## Data for this task
<<<<
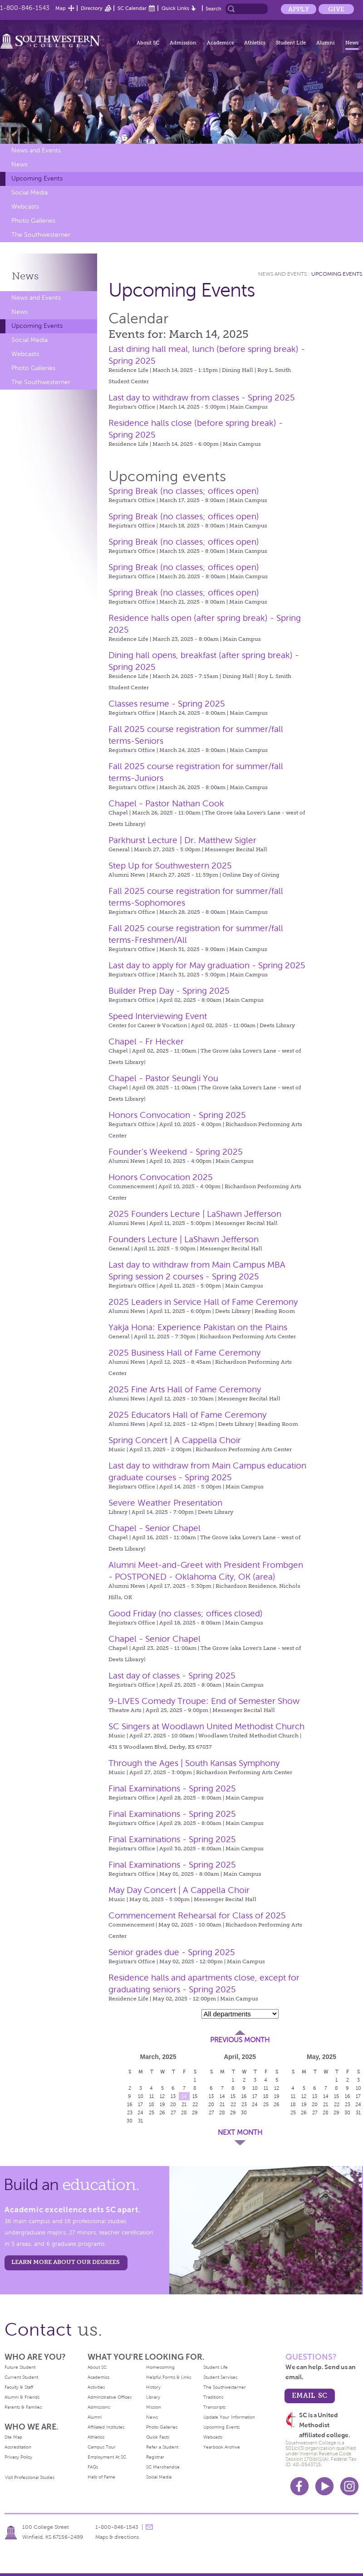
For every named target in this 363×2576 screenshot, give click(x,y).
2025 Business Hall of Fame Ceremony (184, 1352)
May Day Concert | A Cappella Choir (179, 1890)
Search (213, 8)
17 (140, 2104)
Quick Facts (157, 2437)
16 (129, 2104)
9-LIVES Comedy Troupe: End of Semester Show (203, 1701)
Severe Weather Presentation (165, 1503)
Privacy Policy (18, 2456)
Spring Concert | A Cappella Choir (174, 1440)
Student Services (220, 2377)
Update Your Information (229, 2417)
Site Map (13, 2437)
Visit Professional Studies (29, 2477)
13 (173, 2096)
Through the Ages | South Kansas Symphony (194, 1763)
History (153, 2387)
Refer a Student (162, 2446)
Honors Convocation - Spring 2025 (177, 1115)
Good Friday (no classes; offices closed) (185, 1613)
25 (151, 2112)
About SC (148, 42)
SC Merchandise (163, 2466)
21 (184, 2104)
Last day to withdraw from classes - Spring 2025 (201, 397)
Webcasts (25, 206)
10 (140, 2096)
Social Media (29, 192)
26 (162, 2112)
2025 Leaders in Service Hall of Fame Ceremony (203, 1302)
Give (336, 9)
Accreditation (18, 2446)
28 (184, 2112)
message (149, 2527)
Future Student (20, 2367)
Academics (220, 42)
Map (60, 8)
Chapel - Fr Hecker (146, 1041)
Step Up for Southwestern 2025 (170, 865)
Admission (183, 42)
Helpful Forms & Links (168, 2377)
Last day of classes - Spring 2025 (171, 1675)
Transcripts (214, 2407)
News (351, 42)
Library (153, 2397)
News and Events (36, 150)
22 (195, 2104)
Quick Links (175, 8)
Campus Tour (102, 2446)
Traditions (213, 2397)
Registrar (155, 2456)
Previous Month (240, 2040)
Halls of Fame (101, 2476)
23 (129, 2112)
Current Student (21, 2377)
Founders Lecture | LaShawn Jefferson (183, 1239)
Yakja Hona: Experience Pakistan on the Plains (197, 1327)
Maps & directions (117, 2537)
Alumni (325, 42)
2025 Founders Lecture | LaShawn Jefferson (194, 1214)
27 (173, 2112)
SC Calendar (132, 8)
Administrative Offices (110, 2397)
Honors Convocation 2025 (160, 1177)
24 (140, 2112)
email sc (309, 2395)
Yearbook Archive (221, 2446)
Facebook (299, 2486)
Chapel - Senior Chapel (154, 1528)
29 (195, 2112)
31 (140, 2120)
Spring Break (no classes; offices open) (183, 491)
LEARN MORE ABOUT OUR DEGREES (65, 2262)
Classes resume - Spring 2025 (166, 703)
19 (162, 2104)
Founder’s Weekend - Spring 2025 (175, 1151)
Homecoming (160, 2367)
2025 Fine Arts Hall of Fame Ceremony (184, 1389)
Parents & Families (23, 2407)
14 (184, 2096)
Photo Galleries (33, 220)
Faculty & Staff (19, 2387)
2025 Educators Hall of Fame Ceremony (187, 1415)
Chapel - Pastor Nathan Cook (166, 803)
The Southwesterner (40, 234)
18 (151, 2104)
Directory (92, 8)
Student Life (291, 42)
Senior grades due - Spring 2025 (171, 1952)
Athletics (254, 42)
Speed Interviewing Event (157, 1016)
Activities (96, 2387)
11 (151, 2096)
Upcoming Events (37, 178)
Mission (153, 2407)
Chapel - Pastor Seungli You (163, 1078)
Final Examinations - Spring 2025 (172, 1788)
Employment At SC (107, 2456)
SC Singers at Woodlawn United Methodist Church (206, 1726)
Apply (298, 9)
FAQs (93, 2466)
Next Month (240, 2132)
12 (162, 2096)
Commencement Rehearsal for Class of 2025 (197, 1915)
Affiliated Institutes (106, 2427)
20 (173, 2104)
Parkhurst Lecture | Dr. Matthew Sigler (182, 840)
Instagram (349, 2486)
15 (194, 2096)
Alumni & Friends (22, 2397)
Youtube (324, 2486)
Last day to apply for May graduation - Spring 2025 (206, 965)
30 (129, 2120)
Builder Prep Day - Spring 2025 (169, 990)
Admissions (99, 2407)
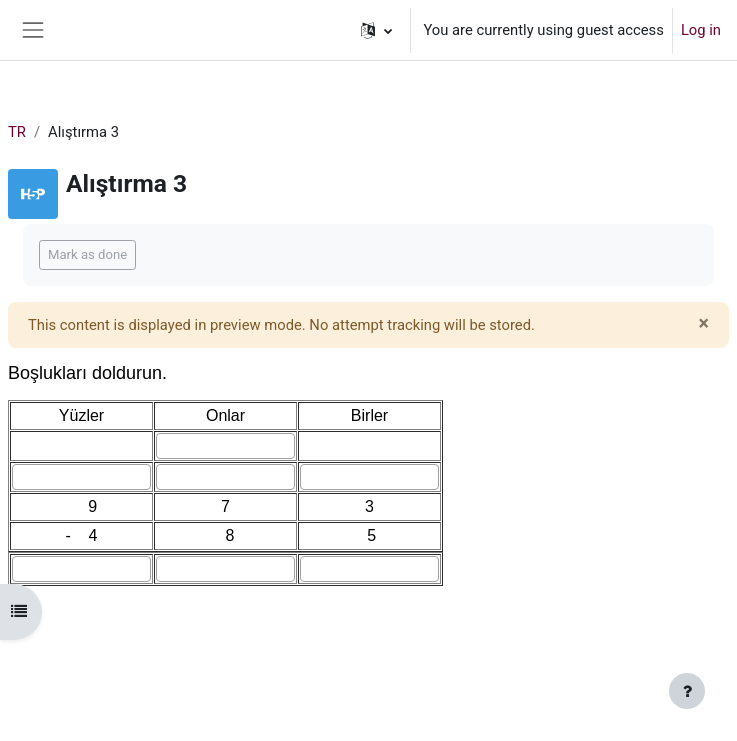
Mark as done (87, 254)
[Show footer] (687, 691)
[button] (376, 30)
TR (17, 132)
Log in (701, 30)
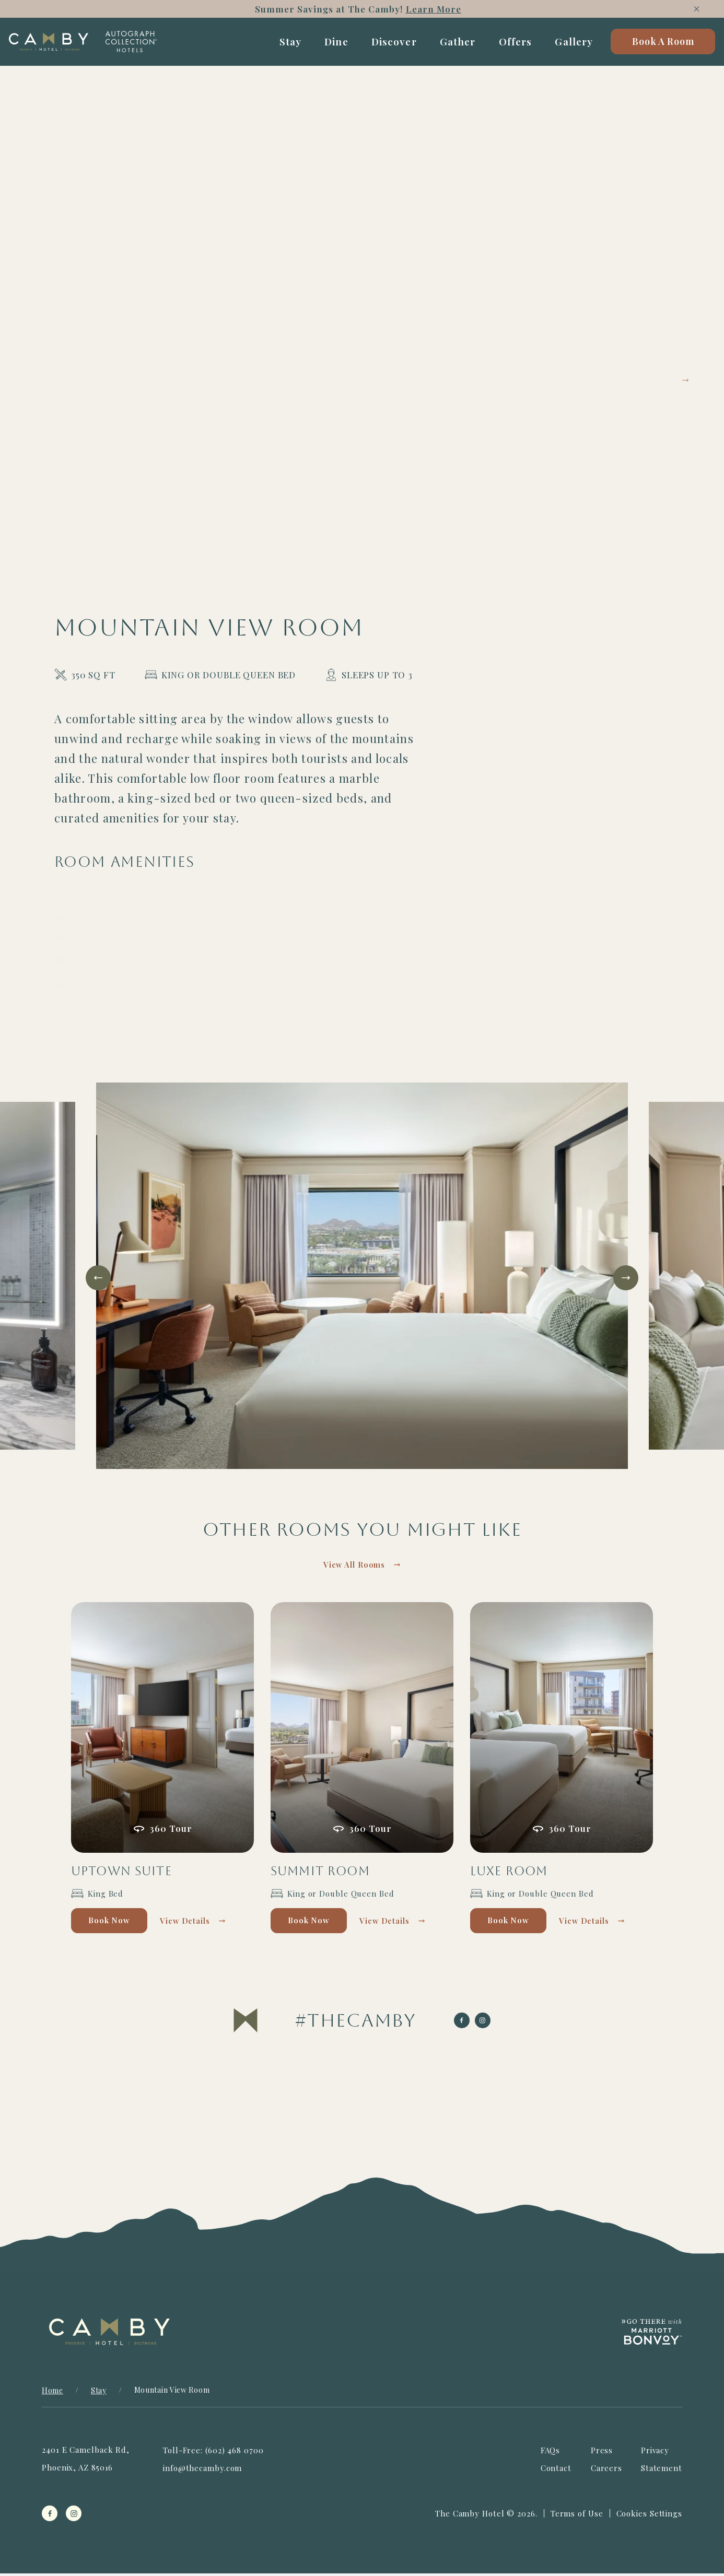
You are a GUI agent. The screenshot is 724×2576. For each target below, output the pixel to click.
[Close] (697, 9)
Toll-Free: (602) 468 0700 (213, 2453)
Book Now (115, 1922)
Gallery (566, 45)
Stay (282, 45)
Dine (329, 45)
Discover (385, 45)
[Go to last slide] (98, 1277)
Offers (507, 45)
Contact (556, 2470)
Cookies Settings (649, 2516)
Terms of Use (577, 2516)
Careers (606, 2470)
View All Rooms (354, 1565)
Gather (449, 45)
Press (602, 2453)
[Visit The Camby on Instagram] (355, 2023)
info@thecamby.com (202, 2470)
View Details (202, 1922)
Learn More (437, 9)
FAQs (550, 2453)
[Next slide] (625, 1277)
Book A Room (655, 45)
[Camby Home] (67, 45)
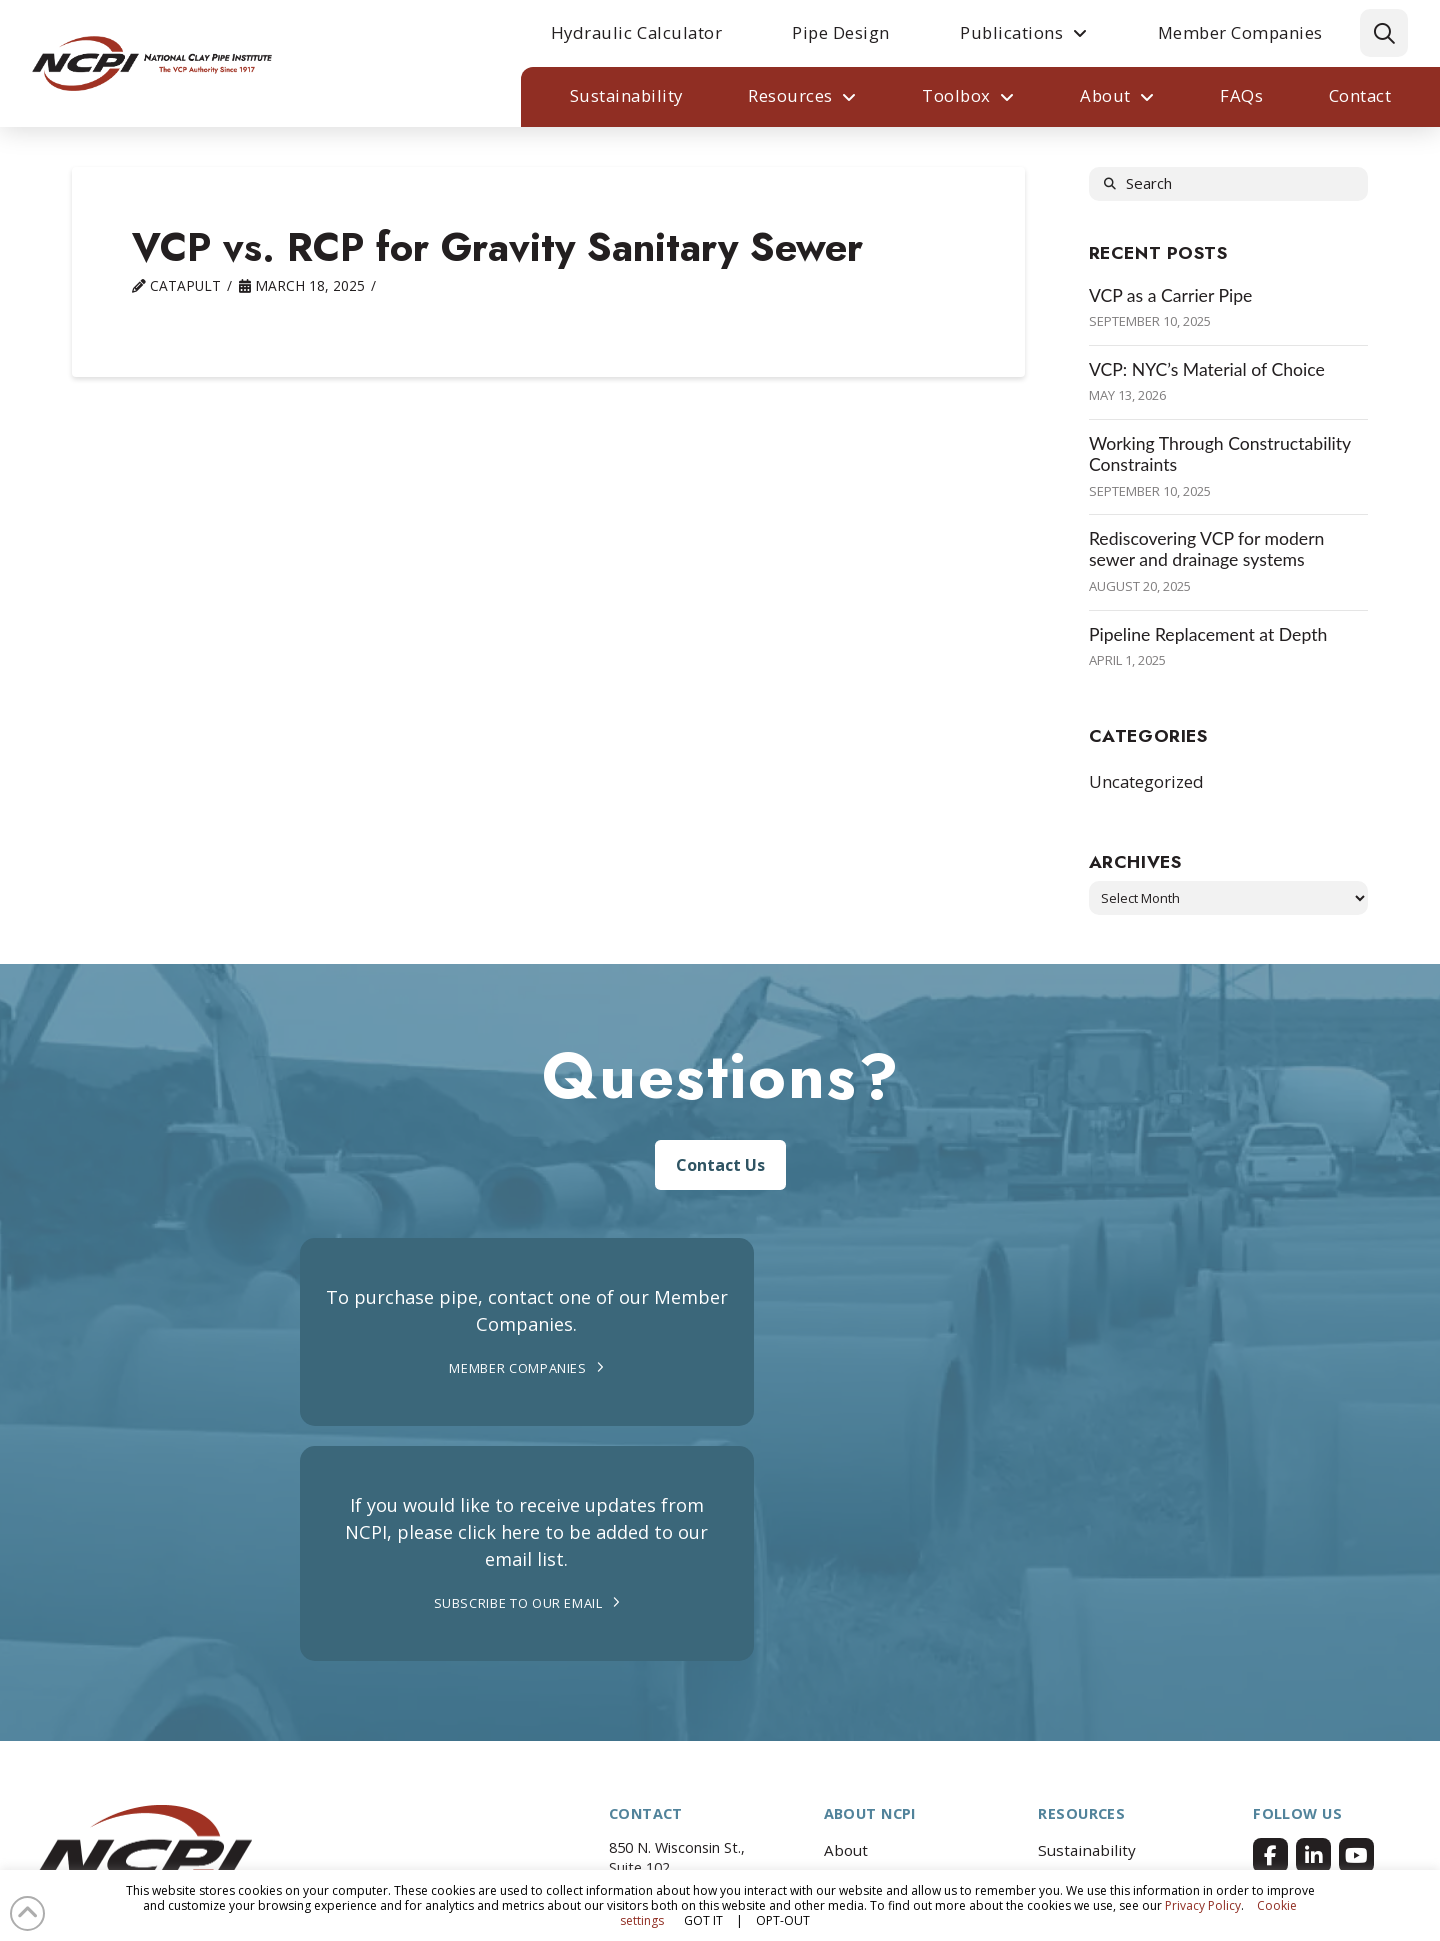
>>>>
## Task brief
Restate the material word for word; no picture should appear in the copy.

## The completed task
For every named target in this 363×2576 screenshot, give click(x,y).
2025 Business Hall of Fame Ceremony (184, 1352)
May Day Concert | A Cappella Choir (179, 1890)
Search (213, 8)
17 (140, 2104)
Quick Facts (157, 2437)
16 (129, 2104)
9-LIVES Comedy Troupe: End of Semester Show (203, 1701)
Severe Weather Presentation (165, 1503)
Privacy Policy (18, 2456)
Spring Concert | A Cappella Choir (174, 1440)
Student Services (220, 2377)
Update Your Information (229, 2417)
Site Map (13, 2437)
Visit Professional Studies (29, 2477)
13 (173, 2096)
Through the Ages | South Kansas Symphony (194, 1763)
History (153, 2387)
Refer a Student (162, 2446)
Honors Convocation - Spring 2025 (177, 1115)
Good Friday (no classes; offices closed) (185, 1613)
25 (151, 2112)
About SC (148, 42)
SC Merchandise (163, 2466)
21 (184, 2104)
Last day to withdraw from classes - Spring 2025 (201, 397)
Webcasts (25, 206)
10 (140, 2096)
Social Media (29, 192)
26 (162, 2112)
2025 Leaders in Service Hall of Fame Ceremony (203, 1302)
Give (336, 9)
Accreditation (18, 2446)
28 (184, 2112)
message (149, 2527)
Future Student (20, 2367)
Academics (220, 42)
Map (60, 8)
Chapel - Fr Hecker (146, 1041)
Step Up for Southwestern 2025 (170, 865)
Admission (183, 42)
Helpful Forms & Links (168, 2377)
Last day of classes - Spring 2025 (171, 1675)
Transcripts (214, 2407)
News (351, 42)
Library (153, 2397)
News and Events (36, 150)
22 (195, 2104)
Quick Links (175, 8)
Campus Tour (102, 2446)
Traditions (213, 2397)
Registrar (155, 2456)
Previous Month (240, 2040)
Halls of Fame (101, 2476)
23 (129, 2112)
Current Student (21, 2377)
Founders Lecture | LaShawn Jefferson (183, 1239)
Yakja Hona: Experience Pakistan on the Plains (197, 1327)
Maps & directions (117, 2537)
Alumni (325, 42)
2025 Founders Lecture | LaShawn Jefferson (194, 1214)
27 (173, 2112)
SC Calendar (132, 8)
Administrative Offices (110, 2397)
Honors Convocation 2025 (160, 1177)
24 (140, 2112)
email sc (309, 2395)
Yearbook Archive (221, 2446)
Facebook (299, 2486)
Chapel - Senior Chapel (154, 1528)
29 (195, 2112)
31 (140, 2120)
Spring Break (no classes; offices open) (183, 491)
LEARN MORE ABOUT OUR DEGREES (65, 2262)
Classes resume - Spring 2025 (166, 703)
19 (162, 2104)
Founder’s Weekend - Spring 2025 (175, 1151)
Homecoming (160, 2367)
2025 Fine Arts Hall of Fame Ceremony (184, 1389)
Parents & Families (23, 2407)
14 (184, 2096)
Photo Galleries (33, 220)
Faculty & Staff (19, 2387)
2025 Educators Hall of Fame Ceremony (187, 1415)
Chapel - Pastor Nathan Cook (166, 803)
The Southwesterner (40, 234)
18 (151, 2104)
Directory (92, 8)
Student Life (291, 42)
Senior grades due - Spring 2025 (171, 1952)
Athletics (254, 42)
Speed Interviewing Event (157, 1016)
Activities (96, 2387)
11 (151, 2096)
Upcoming Events (37, 178)
Mission (153, 2407)
Chapel - Pastor Seungli You (163, 1078)
Final Examinations - Spring 2025 (172, 1788)
Employment At SC (107, 2456)
SC Singers at Woodlawn United Methodist Church (206, 1726)
Apply (298, 9)
FAQs (93, 2466)
Next Month (240, 2132)
12 (162, 2096)
Commencement Rehearsal for Class of 2025 (197, 1915)
Affiliated Institutes (106, 2427)
20 (173, 2104)
Parkhurst Lecture | Dr. Matthew Sigler (182, 840)
Instagram (349, 2486)
15 (194, 2096)
Alumni & Friends (22, 2397)
Youtube (324, 2486)
Last day to apply for May graduation - Spring 2025 (206, 965)
30 (129, 2120)
Builder Prep Day - Spring 2025 (169, 990)
Admissions (99, 2407)
Mark as done (87, 254)
[Show footer] (687, 691)
[button] (376, 30)
TR (17, 132)
Log in (701, 30)
You are a GUI agent. The screenshot is 724×2576. For each target below, output the pixel to click.
[Close] (697, 9)
Toll-Free: (602) 468 0700 (213, 2453)
Book Now (115, 1922)
Gallery (566, 45)
Stay (282, 45)
Dine (329, 45)
Discover (385, 45)
[Go to last slide] (98, 1277)
Offers (507, 45)
Contact (556, 2470)
Cookies Settings (649, 2516)
Terms of Use (577, 2516)
Careers (606, 2470)
View All Rooms (354, 1565)
Gather (449, 45)
Press (602, 2453)
[Visit The Camby on Instagram] (355, 2023)
info@thecamby.com (202, 2470)
View Details (202, 1922)
Learn More (437, 9)
FAQs (550, 2453)
[Next slide] (625, 1277)
Book A Room (655, 45)
[Camby Home] (67, 45)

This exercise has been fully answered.